§ DATASET EXTRACT
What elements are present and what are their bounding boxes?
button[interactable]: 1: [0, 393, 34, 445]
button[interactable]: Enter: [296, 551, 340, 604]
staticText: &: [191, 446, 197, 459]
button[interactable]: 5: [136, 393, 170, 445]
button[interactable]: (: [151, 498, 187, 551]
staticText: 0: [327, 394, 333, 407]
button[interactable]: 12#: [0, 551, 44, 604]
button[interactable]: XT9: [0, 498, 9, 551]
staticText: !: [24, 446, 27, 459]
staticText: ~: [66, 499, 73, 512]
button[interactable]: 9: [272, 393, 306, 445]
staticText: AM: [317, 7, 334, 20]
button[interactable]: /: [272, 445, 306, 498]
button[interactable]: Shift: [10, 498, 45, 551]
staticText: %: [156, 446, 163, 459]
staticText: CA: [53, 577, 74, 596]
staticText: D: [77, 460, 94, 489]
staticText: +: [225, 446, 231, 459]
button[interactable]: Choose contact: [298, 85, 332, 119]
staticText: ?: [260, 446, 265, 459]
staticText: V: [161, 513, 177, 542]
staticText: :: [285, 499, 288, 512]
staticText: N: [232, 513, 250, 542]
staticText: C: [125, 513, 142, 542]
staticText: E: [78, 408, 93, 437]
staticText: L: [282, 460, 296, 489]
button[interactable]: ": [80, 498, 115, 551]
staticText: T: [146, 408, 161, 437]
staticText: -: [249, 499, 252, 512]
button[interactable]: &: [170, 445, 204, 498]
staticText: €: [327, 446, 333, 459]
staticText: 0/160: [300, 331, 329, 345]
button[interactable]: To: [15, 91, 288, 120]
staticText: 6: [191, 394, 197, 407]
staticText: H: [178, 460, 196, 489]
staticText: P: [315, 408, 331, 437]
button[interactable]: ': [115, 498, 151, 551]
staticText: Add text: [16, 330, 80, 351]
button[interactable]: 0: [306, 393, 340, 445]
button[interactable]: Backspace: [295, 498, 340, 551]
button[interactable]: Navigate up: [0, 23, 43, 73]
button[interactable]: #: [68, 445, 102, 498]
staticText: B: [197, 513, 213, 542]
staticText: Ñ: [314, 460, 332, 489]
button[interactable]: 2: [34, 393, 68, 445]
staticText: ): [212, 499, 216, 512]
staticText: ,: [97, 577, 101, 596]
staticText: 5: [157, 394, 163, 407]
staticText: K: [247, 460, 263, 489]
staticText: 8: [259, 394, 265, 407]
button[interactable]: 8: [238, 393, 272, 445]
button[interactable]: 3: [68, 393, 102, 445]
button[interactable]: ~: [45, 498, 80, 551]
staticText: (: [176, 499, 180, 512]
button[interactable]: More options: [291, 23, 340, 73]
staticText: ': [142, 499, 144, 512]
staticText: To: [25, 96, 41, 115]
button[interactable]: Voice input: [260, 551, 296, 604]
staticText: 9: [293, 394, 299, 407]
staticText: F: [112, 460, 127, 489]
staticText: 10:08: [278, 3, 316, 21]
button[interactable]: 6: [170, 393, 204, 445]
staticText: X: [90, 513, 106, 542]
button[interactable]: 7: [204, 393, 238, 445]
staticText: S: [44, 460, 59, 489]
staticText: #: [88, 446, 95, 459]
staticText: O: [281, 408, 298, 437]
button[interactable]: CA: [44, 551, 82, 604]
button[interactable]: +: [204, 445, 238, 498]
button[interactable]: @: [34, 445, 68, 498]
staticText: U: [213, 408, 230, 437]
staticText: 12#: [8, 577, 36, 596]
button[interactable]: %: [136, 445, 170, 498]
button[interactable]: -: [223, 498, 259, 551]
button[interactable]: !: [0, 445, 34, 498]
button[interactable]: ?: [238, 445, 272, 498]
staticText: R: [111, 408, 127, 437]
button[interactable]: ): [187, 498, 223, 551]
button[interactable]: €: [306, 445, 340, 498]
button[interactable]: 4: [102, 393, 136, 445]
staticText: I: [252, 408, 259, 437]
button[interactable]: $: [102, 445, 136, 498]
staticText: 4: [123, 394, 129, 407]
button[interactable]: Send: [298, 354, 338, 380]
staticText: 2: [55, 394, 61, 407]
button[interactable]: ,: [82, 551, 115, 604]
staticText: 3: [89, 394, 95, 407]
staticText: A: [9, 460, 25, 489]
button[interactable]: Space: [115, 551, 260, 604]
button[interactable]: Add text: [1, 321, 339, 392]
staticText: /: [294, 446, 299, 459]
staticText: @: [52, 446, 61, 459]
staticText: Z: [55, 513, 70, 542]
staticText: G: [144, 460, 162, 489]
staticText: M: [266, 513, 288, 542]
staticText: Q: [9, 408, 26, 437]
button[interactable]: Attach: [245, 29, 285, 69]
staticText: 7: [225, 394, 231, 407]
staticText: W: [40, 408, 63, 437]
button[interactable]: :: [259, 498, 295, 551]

§ WHAT TO WORK ON
All records are to be restated exactly, from the first line to the last line.

§ YOUR SOLUTION
What elements are present and what are their bounding boxes?
button[interactable]: 1: [0, 393, 34, 445]
button[interactable]: Enter: [296, 551, 340, 604]
staticText: &: [191, 446, 197, 459]
button[interactable]: 5: [136, 393, 170, 445]
button[interactable]: (: [151, 498, 187, 551]
staticText: 0: [327, 394, 333, 407]
button[interactable]: 12#: [0, 551, 44, 604]
button[interactable]: XT9: [0, 498, 9, 551]
staticText: !: [24, 446, 27, 459]
staticText: ~: [66, 499, 73, 512]
button[interactable]: 9: [272, 393, 306, 445]
staticText: AM: [317, 7, 334, 20]
button[interactable]: /: [272, 445, 306, 498]
button[interactable]: Shift: [10, 498, 45, 551]
staticText: %: [156, 446, 163, 459]
staticText: CA: [53, 577, 74, 596]
staticText: D: [77, 460, 94, 489]
staticText: +: [225, 446, 231, 459]
button[interactable]: Choose contact: [298, 85, 332, 119]
staticText: ?: [260, 446, 265, 459]
staticText: V: [161, 513, 177, 542]
staticText: :: [285, 499, 288, 512]
staticText: N: [232, 513, 250, 542]
staticText: C: [125, 513, 142, 542]
staticText: E: [78, 408, 93, 437]
staticText: L: [282, 460, 296, 489]
button[interactable]: ": [80, 498, 115, 551]
staticText: T: [146, 408, 161, 437]
staticText: -: [249, 499, 252, 512]
button[interactable]: &: [170, 445, 204, 498]
staticText: €: [327, 446, 333, 459]
staticText: 0/160: [300, 331, 329, 345]
button[interactable]: To: [15, 91, 288, 120]
staticText: 6: [191, 394, 197, 407]
staticText: H: [178, 460, 196, 489]
staticText: P: [315, 408, 331, 437]
button[interactable]: ': [115, 498, 151, 551]
staticText: Add text: [16, 330, 80, 351]
button[interactable]: 0: [306, 393, 340, 445]
button[interactable]: Backspace: [295, 498, 340, 551]
button[interactable]: Navigate up: [0, 23, 43, 73]
button[interactable]: #: [68, 445, 102, 498]
staticText: B: [197, 513, 213, 542]
staticText: Ñ: [314, 460, 332, 489]
button[interactable]: 2: [34, 393, 68, 445]
staticText: ): [212, 499, 216, 512]
staticText: ,: [97, 577, 101, 596]
staticText: 5: [157, 394, 163, 407]
staticText: K: [247, 460, 263, 489]
staticText: 8: [259, 394, 265, 407]
button[interactable]: 8: [238, 393, 272, 445]
button[interactable]: 3: [68, 393, 102, 445]
button[interactable]: ~: [45, 498, 80, 551]
staticText: (: [176, 499, 180, 512]
button[interactable]: More options: [291, 23, 340, 73]
staticText: ': [142, 499, 144, 512]
staticText: To: [25, 96, 41, 115]
button[interactable]: Voice input: [260, 551, 296, 604]
staticText: 9: [293, 394, 299, 407]
staticText: F: [112, 460, 127, 489]
staticText: 10:08: [278, 3, 316, 21]
button[interactable]: 6: [170, 393, 204, 445]
staticText: X: [90, 513, 106, 542]
button[interactable]: 7: [204, 393, 238, 445]
staticText: S: [44, 460, 59, 489]
staticText: #: [88, 446, 95, 459]
staticText: O: [281, 408, 298, 437]
button[interactable]: CA: [44, 551, 82, 604]
button[interactable]: +: [204, 445, 238, 498]
button[interactable]: @: [34, 445, 68, 498]
staticText: U: [213, 408, 230, 437]
staticText: 12#: [8, 577, 36, 596]
button[interactable]: %: [136, 445, 170, 498]
button[interactable]: -: [223, 498, 259, 551]
button[interactable]: !: [0, 445, 34, 498]
button[interactable]: ?: [238, 445, 272, 498]
staticText: R: [111, 408, 127, 437]
button[interactable]: ): [187, 498, 223, 551]
button[interactable]: €: [306, 445, 340, 498]
button[interactable]: 4: [102, 393, 136, 445]
staticText: I: [252, 408, 259, 437]
button[interactable]: $: [102, 445, 136, 498]
staticText: 4: [123, 394, 129, 407]
button[interactable]: Send: [298, 354, 338, 380]
staticText: 2: [55, 394, 61, 407]
button[interactable]: ,: [82, 551, 115, 604]
staticText: 3: [89, 394, 95, 407]
staticText: A: [9, 460, 25, 489]
button[interactable]: Space: [115, 551, 260, 604]
button[interactable]: Add text: [1, 321, 339, 392]
staticText: /: [294, 446, 299, 459]
staticText: @: [52, 446, 61, 459]
staticText: Z: [55, 513, 70, 542]
staticText: G: [144, 460, 162, 489]
staticText: M: [266, 513, 288, 542]
staticText: Q: [9, 408, 26, 437]
button[interactable]: Attach: [245, 29, 285, 69]
staticText: 7: [225, 394, 231, 407]
staticText: W: [40, 408, 63, 437]
button[interactable]: :: [259, 498, 295, 551]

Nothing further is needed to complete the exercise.